First, increase the crush size for your grain. If you can adjust your roller width (or have your brew shop do it for you) a general width guideline is 0.04-0.045 inches. If you still have a problem, go slightly wider. If you are experimenting with gelatinous or gummy cereals (e.g. oats or rye) you can include rice hulls to help counter-act the 'glue' effect'. When using toasted or dark malts, add them after the pale malts to keep them near the top of the grain bed, as they tend to fragment more when crushing and will be more gummy. Do not add the grain too fast (which then requires more mechanical agitation), and do not overmix the grain when mashing in (mix just enough to remove air pockets). Do not move the mixer near the false bottom on the Colander as this can force grain into the bottom (perforations or wedge wire) and plug it up.
Second, if doing a single-step mash, it is not absolutely necessary to pump the wort during mash. With the Mash Colander inserted in the fermenter it is effectively surrounded by a water bath. The element keeps the water bath at the target temp for mashing, and warms the colander which warms the mash. When mashing is complete, the pump can be operated to move the water under the colander to the top of the grain bed for vorlauf. In the short period during vorlauf it is unlikely that your mash will stick or that you will run out of water in the cone portion of the fermenter where the element is, especially if the next step is followed.

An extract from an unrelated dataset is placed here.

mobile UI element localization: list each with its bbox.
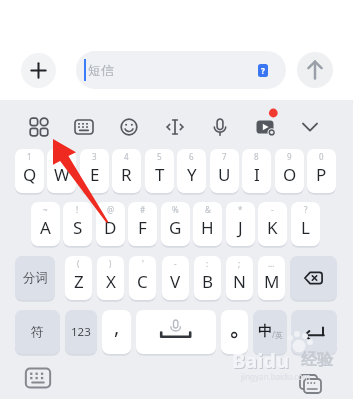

Third, if circulating during the mash, or during vorlauf, if the water level starts to rise in the Colander, it means wort is being pumped out of the bottom faster than it is being replenished and it should be slowed; in time, the element will be exposed and could be damaged. To prevent the pump from moving wort to quickly, install a valve on the downstream side of the pump (either on the pump outlet or on the Mash Colander port) and partially close it to slow the amount of wort moved out of the bottom. (Don't close a valve before the pump as this 'starves' the pump and can damage it.) If grain that has fallen through the Colander plugs the pump line, attach the pump intake line to the cone side-racking port, rather than the bottom port of the fermenter.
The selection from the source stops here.